Exercise brief> The full listing below should be copied verbatim.

Dataset excerpts>
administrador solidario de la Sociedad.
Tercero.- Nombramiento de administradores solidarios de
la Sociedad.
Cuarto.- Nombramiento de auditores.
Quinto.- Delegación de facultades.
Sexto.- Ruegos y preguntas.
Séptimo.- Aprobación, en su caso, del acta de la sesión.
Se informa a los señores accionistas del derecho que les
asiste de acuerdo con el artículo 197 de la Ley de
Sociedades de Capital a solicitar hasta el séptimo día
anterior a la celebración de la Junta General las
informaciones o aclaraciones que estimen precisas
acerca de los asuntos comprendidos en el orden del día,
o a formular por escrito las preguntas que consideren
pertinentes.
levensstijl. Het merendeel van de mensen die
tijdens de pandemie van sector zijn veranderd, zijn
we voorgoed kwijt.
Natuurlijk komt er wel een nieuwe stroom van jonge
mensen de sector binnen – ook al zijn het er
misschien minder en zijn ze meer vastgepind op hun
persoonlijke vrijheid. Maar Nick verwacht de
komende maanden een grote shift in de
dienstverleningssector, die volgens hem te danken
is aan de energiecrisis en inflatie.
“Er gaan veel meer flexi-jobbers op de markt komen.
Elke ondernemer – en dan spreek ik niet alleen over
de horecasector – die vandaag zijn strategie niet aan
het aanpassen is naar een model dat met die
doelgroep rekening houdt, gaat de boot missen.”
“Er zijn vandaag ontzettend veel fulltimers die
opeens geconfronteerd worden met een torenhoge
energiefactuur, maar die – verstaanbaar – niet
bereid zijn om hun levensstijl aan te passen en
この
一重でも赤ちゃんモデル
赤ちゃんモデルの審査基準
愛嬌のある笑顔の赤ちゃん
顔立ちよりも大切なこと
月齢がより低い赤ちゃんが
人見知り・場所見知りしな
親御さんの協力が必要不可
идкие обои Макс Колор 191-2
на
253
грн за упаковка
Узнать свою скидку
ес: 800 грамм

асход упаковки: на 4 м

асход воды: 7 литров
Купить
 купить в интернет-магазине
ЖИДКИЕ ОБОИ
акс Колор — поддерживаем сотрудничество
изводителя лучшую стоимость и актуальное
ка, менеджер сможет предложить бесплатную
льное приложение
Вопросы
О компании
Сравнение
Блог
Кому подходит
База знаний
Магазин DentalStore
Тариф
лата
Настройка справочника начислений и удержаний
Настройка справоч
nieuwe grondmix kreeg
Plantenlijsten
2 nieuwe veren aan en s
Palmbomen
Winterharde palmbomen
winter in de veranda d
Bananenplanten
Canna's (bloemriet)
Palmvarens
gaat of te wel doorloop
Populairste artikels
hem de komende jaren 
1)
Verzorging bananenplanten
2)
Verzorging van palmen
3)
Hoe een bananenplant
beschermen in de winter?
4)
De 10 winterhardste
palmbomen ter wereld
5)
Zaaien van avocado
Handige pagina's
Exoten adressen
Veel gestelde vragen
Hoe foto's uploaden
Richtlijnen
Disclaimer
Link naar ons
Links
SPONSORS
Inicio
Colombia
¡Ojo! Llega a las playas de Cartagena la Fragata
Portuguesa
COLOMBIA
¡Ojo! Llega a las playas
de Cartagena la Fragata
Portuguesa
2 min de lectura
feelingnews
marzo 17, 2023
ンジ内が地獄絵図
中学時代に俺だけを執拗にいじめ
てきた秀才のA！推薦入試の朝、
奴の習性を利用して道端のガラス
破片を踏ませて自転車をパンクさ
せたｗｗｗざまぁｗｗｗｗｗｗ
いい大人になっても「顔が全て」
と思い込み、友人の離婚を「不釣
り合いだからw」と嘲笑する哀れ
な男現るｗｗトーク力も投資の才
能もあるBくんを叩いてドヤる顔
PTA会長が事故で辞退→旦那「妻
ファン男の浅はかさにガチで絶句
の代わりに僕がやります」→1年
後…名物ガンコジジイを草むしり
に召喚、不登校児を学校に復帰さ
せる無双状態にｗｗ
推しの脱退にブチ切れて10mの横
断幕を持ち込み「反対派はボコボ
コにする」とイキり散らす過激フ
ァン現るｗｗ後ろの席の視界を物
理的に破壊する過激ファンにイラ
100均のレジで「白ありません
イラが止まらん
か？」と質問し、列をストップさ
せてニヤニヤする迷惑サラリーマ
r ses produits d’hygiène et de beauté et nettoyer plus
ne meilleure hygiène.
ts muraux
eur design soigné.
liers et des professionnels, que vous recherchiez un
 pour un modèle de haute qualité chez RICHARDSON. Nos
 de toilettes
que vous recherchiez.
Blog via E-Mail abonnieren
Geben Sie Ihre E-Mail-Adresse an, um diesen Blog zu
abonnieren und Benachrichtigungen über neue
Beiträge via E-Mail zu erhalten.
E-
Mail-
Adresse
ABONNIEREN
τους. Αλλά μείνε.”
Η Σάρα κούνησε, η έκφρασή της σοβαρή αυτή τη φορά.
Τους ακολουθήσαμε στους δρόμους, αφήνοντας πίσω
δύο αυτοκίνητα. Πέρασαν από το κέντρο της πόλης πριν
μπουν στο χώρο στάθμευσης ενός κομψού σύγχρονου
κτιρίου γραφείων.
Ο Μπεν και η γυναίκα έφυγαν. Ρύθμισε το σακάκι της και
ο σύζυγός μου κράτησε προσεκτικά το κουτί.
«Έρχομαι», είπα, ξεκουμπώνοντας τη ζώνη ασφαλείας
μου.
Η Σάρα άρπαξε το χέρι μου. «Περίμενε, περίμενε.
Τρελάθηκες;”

Answer to this exercise>
administrador solidario de la Sociedad.
Tercero.- Nombramiento de administradores solidarios de
la Sociedad.
Cuarto.- Nombramiento de auditores.
Quinto.- Delegación de facultades.
Sexto.- Ruegos y preguntas.
Séptimo.- Aprobación, en su caso, del acta de la sesión.
Se informa a los señores accionistas del derecho que les
asiste de acuerdo con el artículo 197 de la Ley de
Sociedades de Capital a solicitar hasta el séptimo día
anterior a la celebración de la Junta General las
informaciones o aclaraciones que estimen precisas
acerca de los asuntos comprendidos en el orden del día,
o a formular por escrito las preguntas que consideren
pertinentes.
levensstijl. Het merendeel van de mensen die
tijdens de pandemie van sector zijn veranderd, zijn
we voorgoed kwijt.
Natuurlijk komt er wel een nieuwe stroom van jonge
mensen de sector binnen – ook al zijn het er
misschien minder en zijn ze meer vastgepind op hun
persoonlijke vrijheid. Maar Nick verwacht de
komende maanden een grote shift in de
dienstverleningssector, die volgens hem te danken
is aan de energiecrisis en inflatie.
“Er gaan veel meer flexi-jobbers op de markt komen.
Elke ondernemer – en dan spreek ik niet alleen over
de horecasector – die vandaag zijn strategie niet aan
het aanpassen is naar een model dat met die
doelgroep rekening houdt, gaat de boot missen.”
“Er zijn vandaag ontzettend veel fulltimers die
opeens geconfronteerd worden met een torenhoge
energiefactuur, maar die – verstaanbaar – niet
bereid zijn om hun levensstijl aan te passen en
この
一重でも赤ちゃんモデル
赤ちゃんモデルの審査基準
愛嬌のある笑顔の赤ちゃん
顔立ちよりも大切なこと
月齢がより低い赤ちゃんが
人見知り・場所見知りしな
親御さんの協力が必要不可
идкие обои Макс Колор 191-2
на
253
грн за упаковка
Узнать свою скидку
ес: 800 грамм

асход упаковки: на 4 м

асход воды: 7 литров
Купить
 купить в интернет-магазине
ЖИДКИЕ ОБОИ
акс Колор — поддерживаем сотрудничество
изводителя лучшую стоимость и актуальное
ка, менеджер сможет предложить бесплатную
льное приложение
Вопросы
О компании
Сравнение
Блог
Кому подходит
База знаний
Магазин DentalStore
Тариф
лата
Настройка справочника начислений и удержаний
Настройка справоч
nieuwe grondmix kreeg
Plantenlijsten
2 nieuwe veren aan en s
Palmbomen
Winterharde palmbomen
winter in de veranda d
Bananenplanten
Canna's (bloemriet)
Palmvarens
gaat of te wel doorloop
Populairste artikels
hem de komende jaren 
1)
Verzorging bananenplanten
2)
Verzorging van palmen
3)
Hoe een bananenplant
beschermen in de winter?
4)
De 10 winterhardste
palmbomen ter wereld
5)
Zaaien van avocado
Handige pagina's
Exoten adressen
Veel gestelde vragen
Hoe foto's uploaden
Richtlijnen
Disclaimer
Link naar ons
Links
SPONSORS
Inicio
Colombia
¡Ojo! Llega a las playas de Cartagena la Fragata
Portuguesa
COLOMBIA
¡Ojo! Llega a las playas
de Cartagena la Fragata
Portuguesa
2 min de lectura
feelingnews
marzo 17, 2023
ンジ内が地獄絵図
中学時代に俺だけを執拗にいじめ
てきた秀才のA！推薦入試の朝、
奴の習性を利用して道端のガラス
破片を踏ませて自転車をパンクさ
せたｗｗｗざまぁｗｗｗｗｗｗ
いい大人になっても「顔が全て」
と思い込み、友人の離婚を「不釣
り合いだからw」と嘲笑する哀れ
な男現るｗｗトーク力も投資の才
能もあるBくんを叩いてドヤる顔
PTA会長が事故で辞退→旦那「妻
ファン男の浅はかさにガチで絶句
の代わりに僕がやります」→1年
後…名物ガンコジジイを草むしり
に召喚、不登校児を学校に復帰さ
せる無双状態にｗｗ
推しの脱退にブチ切れて10mの横
断幕を持ち込み「反対派はボコボ
コにする」とイキり散らす過激フ
ァン現るｗｗ後ろの席の視界を物
理的に破壊する過激ファンにイラ
100均のレジで「白ありません
イラが止まらん
か？」と質問し、列をストップさ
せてニヤニヤする迷惑サラリーマ
r ses produits d’hygiène et de beauté et nettoyer plus
ne meilleure hygiène.
ts muraux
eur design soigné.
liers et des professionnels, que vous recherchiez un
 pour un modèle de haute qualité chez RICHARDSON. Nos
 de toilettes
que vous recherchiez.
Blog via E-Mail abonnieren
Geben Sie Ihre E-Mail-Adresse an, um diesen Blog zu
abonnieren und Benachrichtigungen über neue
Beiträge via E-Mail zu erhalten.
E-
Mail-
Adresse
ABONNIEREN
τους. Αλλά μείνε.”
Η Σάρα κούνησε, η έκφρασή της σοβαρή αυτή τη φορά.
Τους ακολουθήσαμε στους δρόμους, αφήνοντας πίσω
δύο αυτοκίνητα. Πέρασαν από το κέντρο της πόλης πριν
μπουν στο χώρο στάθμευσης ενός κομψού σύγχρονου
κτιρίου γραφείων.
Ο Μπεν και η γυναίκα έφυγαν. Ρύθμισε το σακάκι της και
ο σύζυγός μου κράτησε προσεκτικά το κουτί.
«Έρχομαι», είπα, ξεκουμπώνοντας τη ζώνη ασφαλείας
μου.
Η Σάρα άρπαξε το χέρι μου. «Περίμενε, περίμενε.
Τρελάθηκες;”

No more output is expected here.